* [GIT PULL 0/1] perf probe fix
@ 2017-06-23 0:02 Arnaldo Carvalho de Melo
2017-06-23 0:02 ` [PATCH 1/1] perf probe: Fix probe definition for inlined functions Arnaldo Carvalho de Melo
2017-06-23 8:04 ` [GIT PULL 0/1] perf probe fix Ingo Molnar
0 siblings, 2 replies; 3+ messages in thread
From: Arnaldo Carvalho de Melo @ 2017-06-23 0:02 UTC (permalink / raw)
To: Ingo Molnar
Cc: linux-kernel, Arnaldo Carvalho de Melo, Björn Töpel,
Magnus Karlsson, Masami Hiramatsu, stable,
Arnaldo Carvalho de Melo
Hi Ingo,
Please consider pulling,
- Arnaldo
Test results at the end of this message, as usual.
The following changes since commit fb3a5055cd7098f8d1dd0cd38d7172211113255f:
perf/x86/intel: Add 1G DTLB load/store miss support for SKL (2017-06-22 11:07:08 +0200)

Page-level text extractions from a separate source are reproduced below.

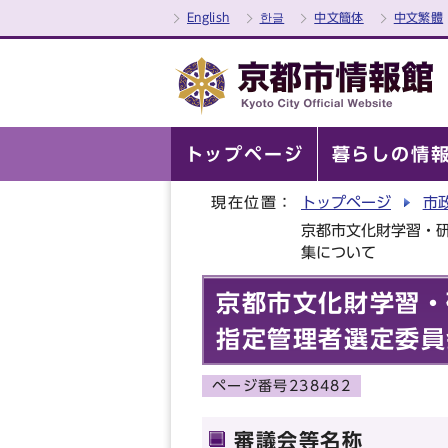
English
한글
中文簡体
中文繁體
トップページ
暮らしの情
現在位置：
トップページ
市
京都市文化財学習・
集について
京都市文化財学習・
指定管理者選定委員
ページ番号238482
審議会等名称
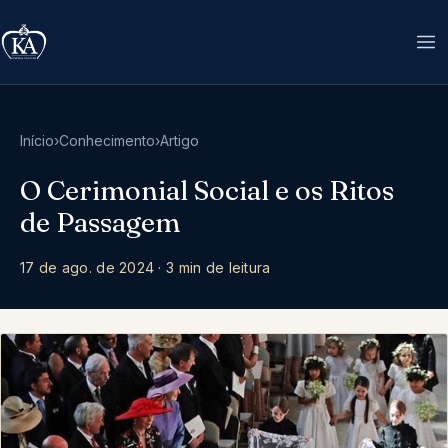
Início
›
Conhecimento
›
Artigo
O Cerimonial Social e os Ritos
de Passagem
17 de ago. de 2024
·
3 min de leitura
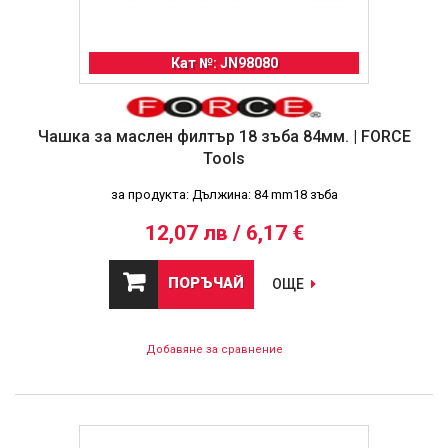
Кат №: JN98080
Чашка за маслен филтър 18 зъба 84мм. | FORCE
Tools
за продукта: Дължина: 84 mm18 зъба
12,07 лв / 6,17 €
ПОРЪЧАЙ
ОЩЕ
Добавяне за сравнение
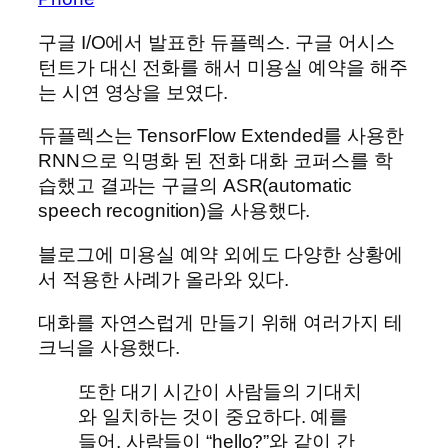
구글 I/O에서 발표한 듀플렉스. 구글 어시스
턴트가 대신 전화를 해서 미용실 예약을 해주
는 시연 영상을 보였다.
듀플렉스는 TensorFlow Extended를 사용한
RNN으로 익명화 된 전화 대화 코퍼스를 학
습했고 결과는 구글의 ASR(automatic
speech recognition)을 사용했다.
블로그에 미용실 예약 외에도 다양한 상황에
서 적용한 사례가 올라와 있다.
대화를 자연스럽게 만들기 위해 여러가지 테
크닉을 사용했다.
또한 대기 시간이 사람들의 기대치
와 일치하는 것이 중요하다. 예를
들어, 사람들이 “hello?”와 같이 간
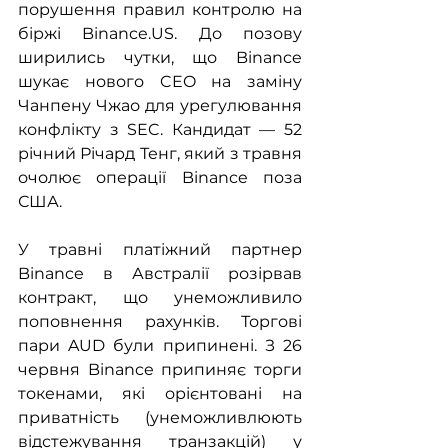
порушення правил контролю на 
біржі Binance.US. До позову 
ширились чутки, що Binance 
шукає нового CEO на заміну 
Чанпену Чжао для урегулювання 
конфлікту з SEC. Кандидат — 52 
річний Річард Тенг, який з травня 
очолює операції Binance поза 
США. 
У травні платіжний партнер 
Binance в Австралії розірвав 
контракт, що унеможливило 
поповнення рахунків. Торгові 
пари AUD були припинені. З 26 
червня Binance припиняє торги 
токенами, які орієнтовані на 
приватність (унеможливлюють 
відстежування транзакцій) у 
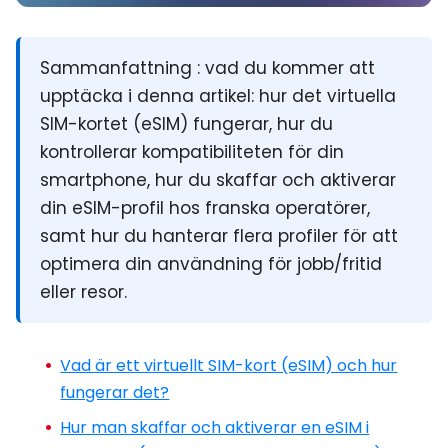
Sammanfattning :
vad du kommer att
upptäcka i denna artikel: hur
det virtuella
SIM-kortet
(eSIM) fungerar, hur du
kontrollerar kompatibiliteten för din
smartphone, hur du skaffar och aktiverar
din eSIM-profil hos franska operatörer,
samt hur du hanterar flera profiler för att
optimera din användning för jobb/fritid
eller resor.
Vad är ett virtuellt SIM-kort (eSIM) och hur
fungerar det?
Hur man skaffar och aktiverar en eSIM i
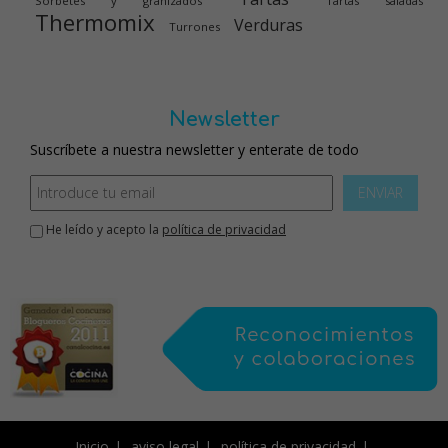
Sorbetes y granizados
Tartas saladas
Thermomix
Verduras
Turrones
Newsletter
Suscríbete a nuestra newsletter y enterate de todo
ENVIAR
He leído y acepto la
política de privacidad
Inicio
aviso legal
política de privacidad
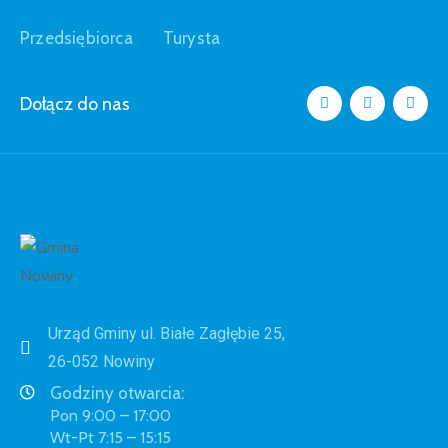
Przedsiębiorca
Turysta
Dołącz do nas
Urząd Gminy ul. Białe Zagłębie 25,
26-052 Nowiny
Godziny otwarcia:
Pon 9:00 – 17:00
Wt-Pt 7:15 – 15:15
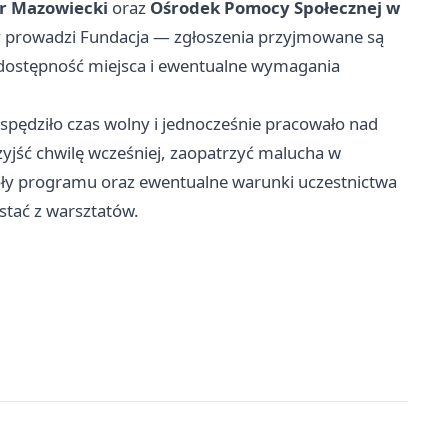
r Mazowiecki
oraz
Ośrodek Pomocy Społecznej w
sy prowadzi Fundacja — zgłoszenia przyjmowane są
ć dostępność miejsca i ewentualne wymagania
 spędziło czas wolny i jednocześnie pracowało nad
jść chwilę wcześniej, zaopatrzyć malucha w
óły programu oraz ewentualne warunki uczestnictwa
stać z warsztatów.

are available in the git repository at:
git://git.kernel.org/pub/scm/linux/kernel/git/acme/linux.git tags/perf-urgent-for-mingo-4.12-20170622
for you to fetch changes up to 7598f8bc1383ffd77686cb4e92e749bef3c75937:
perf probe: Fix probe definition for inlined functions (2017-06-22 16:08:09 -0300)
----------------------------------------------------------------
perf probe fix:
- Do not double the offset of inline expansions when using
'perf probe' on inlined functions (Björn Töpel)

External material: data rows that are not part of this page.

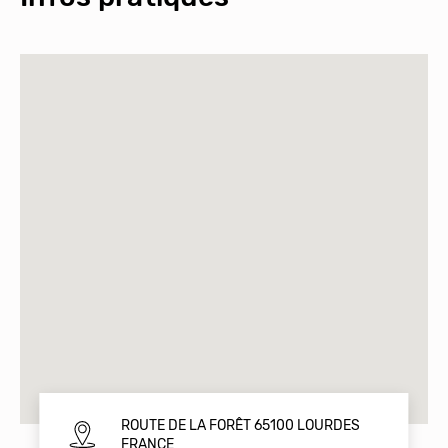
ROUTE DE LA FORÊT 65100 LOURDES
FRANCE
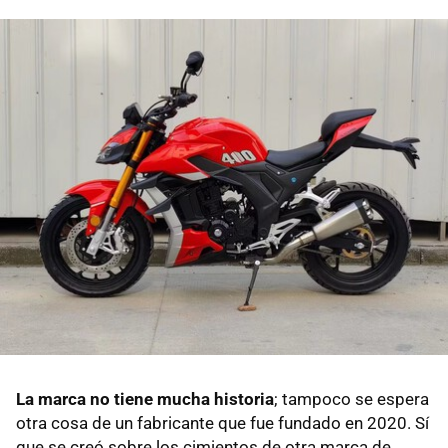
La marca no tiene mucha historia
; tampoco se espera
otra cosa de un fabricante que fue fundado en 2020. Sí
que se creó sobre los cimientos de otra marca de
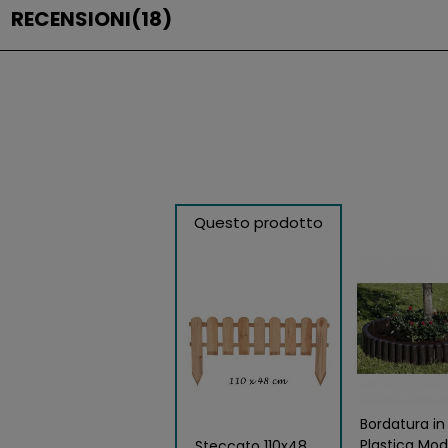
RECENSIONI
(18)
Questo prodotto
Bordatura in
Plastica Mod
Steccato 110x48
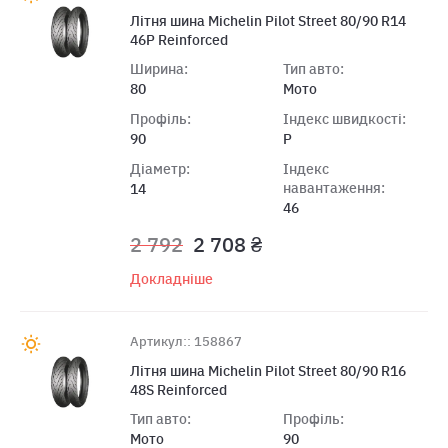
Лiтня шина Michelin Pilot Street 80/90 R14
46P Reinforced
Ширина:
Тип авто:
80
Мото
Профіль:
Індекс швидкості:
90
P
Діаметр:
Індекс
навантаження:
14
46
2 792
2 708 ₴
Докладніше
Артикул:: 158867
Лiтня шина Michelin Pilot Street 80/90 R16
48S Reinforced
Тип авто:
Профіль:
Мото
90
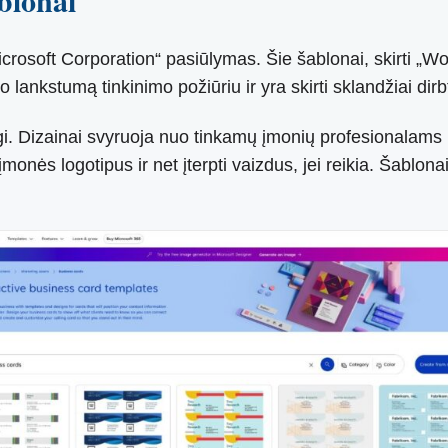
ablonai
Microsoft Corporation“ pasiūlymas. Šie šablonai, skirti „Wo
lo lankstumą tinkinimo požiūriu ir yra skirti sklandžiai dir
ngi. Dizainai svyruoja nuo tinkamų įmonių profesionalams 
įmonės logotipus ir net įterpti vaizdus, ​​​​jei reikia. Šablon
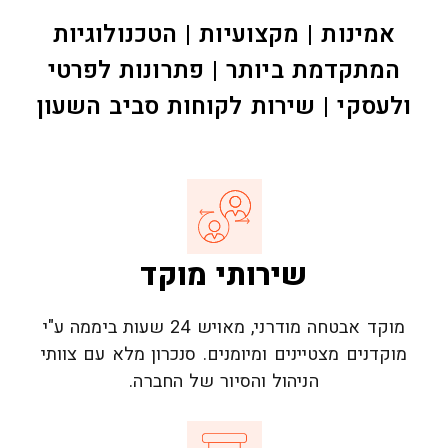
אמינות | מקצועיות | הטכנולוגיות
המתקדמת ביותר | פתרונות לפרטי
ולעסקי | שירות לקוחות סביב השעון
שירותי מוקד
מוקד אבטחה מודרני, מאויש 24 שעות ביממה ע"י
מוקדנים מצטיינים ומיומנים. סנכרון מלא עם צוותי
הניהול והסיור של החברה.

Signed-off-by: Arnaldo Carvalho de Melo <acme@redhat.com>
----------------------------------------------------------------
Björn Töpel (1):
perf probe: Fix probe definition for inlined functions
tools/perf/util/probe-event.c | 2 +-
1 file changed, 1 insertion(+), 1 deletion(-)
Test results:
The first ones are container (docker) based builds of tools/perf with and
without libelf support, objtool where it is supported and samples/bpf/, ditto.
Where clang is available, it is also used to build perf with/without libelf.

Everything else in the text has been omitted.